New clarification added: Q2: According to Section III_Returnable Bidding Forms_Form D_Technical Specifications for Goods, Lot 5: Mobile X-ray System, S/N 14 states: “Nominal power: ≥5 kW.” The proposed system offers a nominal power of 2.5 kW. This is considered adequate due to the system’s non-motorized configuration and the integration of advanced image processing software by the manufacturer. This technology enables the acquisition of high-quality diagnostic images at lower power levels, potentially reducing radiation exposure. Clarification is kindly requested on whether a system with 2.5 kW nominal power, when supported by such technological features, may be accepted as meeting the requirements of Lot 5.  A2: Nominal power of ≥5 kW is a mandatory requirement. A system operating at 2.5 kW does not provide sufficient energy output, particularly for imaging deep anatomical structures or cases requiring high contrast. While image processing software may enhance image quality, it cannot compensate for the hardware limitations in power output. Therefore, the request to accept a 2.5 kW system cannot be accommodated.

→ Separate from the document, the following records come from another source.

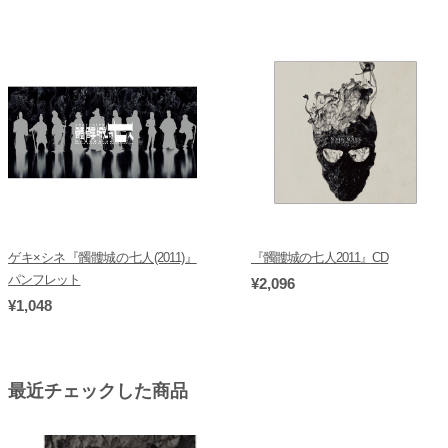
ゲキ×シネ『髑髏城の七人(2011)』
『髑髏城の七人2011』CD
パンフレット
¥2,096
¥1,048
最近チェックした商品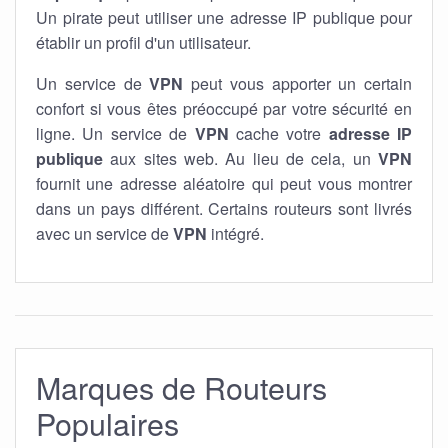
Un pirate peut utiliser une adresse IP publique pour
établir un profil d'un utilisateur.
Un service de
VPN
peut vous apporter un certain
confort si vous êtes préoccupé par votre sécurité en
ligne. Un service de
VPN
cache votre
adresse IP
publique
aux sites web. Au lieu de cela, un
VPN
fournit une adresse aléatoire qui peut vous montrer
dans un pays différent. Certains routeurs sont livrés
avec un service de
VPN
intégré.
Marques de Routeurs
Populaires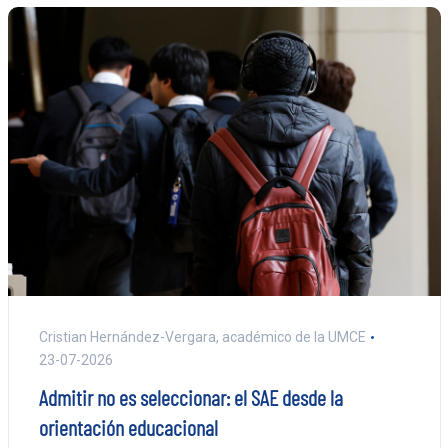
Cristian Hernández-Vergara, académico de la UMCE
23-07-2026
Admitir no es seleccionar: el SAE desde la
orientación educacional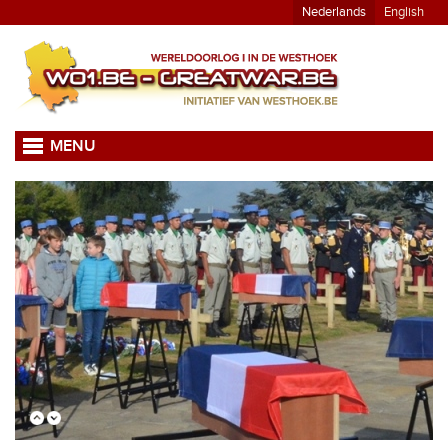
Nederlands
English
MENU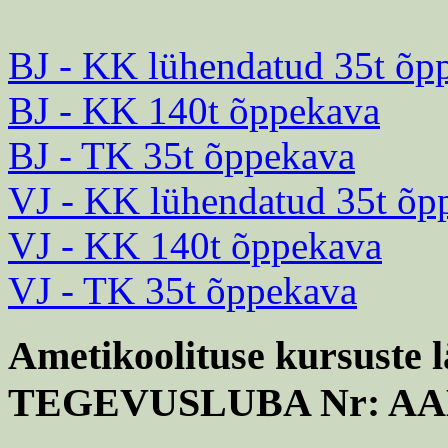
BJ - KK lühendatud 35t õp
BJ - KK 140t õppekava
BJ - TK 35t õppekava
VJ - KK lühendatud 35t õp
VJ - KK 140t õppekava
VJ - TK 35t õppekava
Ametikoolituse kursuste l
TEGEVUSLUBA Nr: AA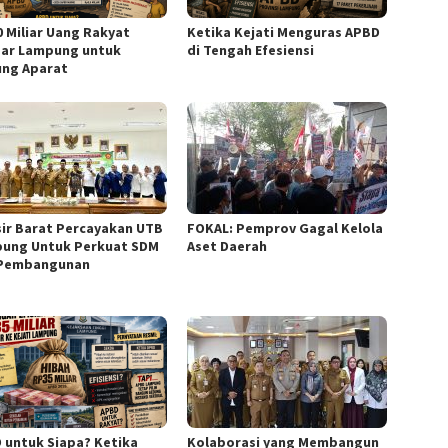
0 Miliar Uang Rakyat
Ketika Kejati Menguras APBD
ar Lampung untuk
di Tengah Efesiensi
ng Aparat
sir Barat Percayakan UTB
FOKAL: Pemprov Gagal Kelola
ung Untuk Perkuat SDM
Aset Daerah
Pembangunan
 untuk Siapa? Ketika
Kolaborasi yang Membangun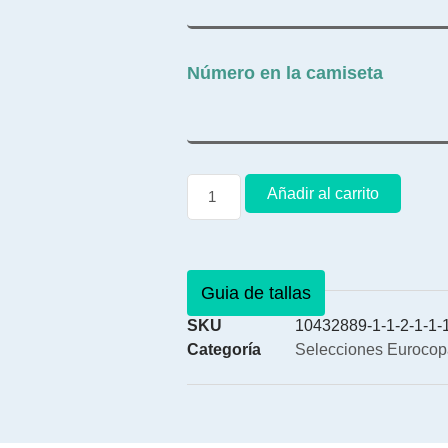
Número en la camiseta
Añadir al carrito
Guia de tallas
SKU
10432889-1-1-2-1-1-1
Categoría
Selecciones Eurocop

New clarification added: Q1: Is it required to submit an offer for the entire package, or is it possible to apply partially for selected items or lots?A1: Bidders are allowed to submit an offer for one or more lots identified in this tender. However, for each lot quoted, bidders must offer 100% of the quantity specified for that lot. Evaluation will be conducted on a per-lot basis.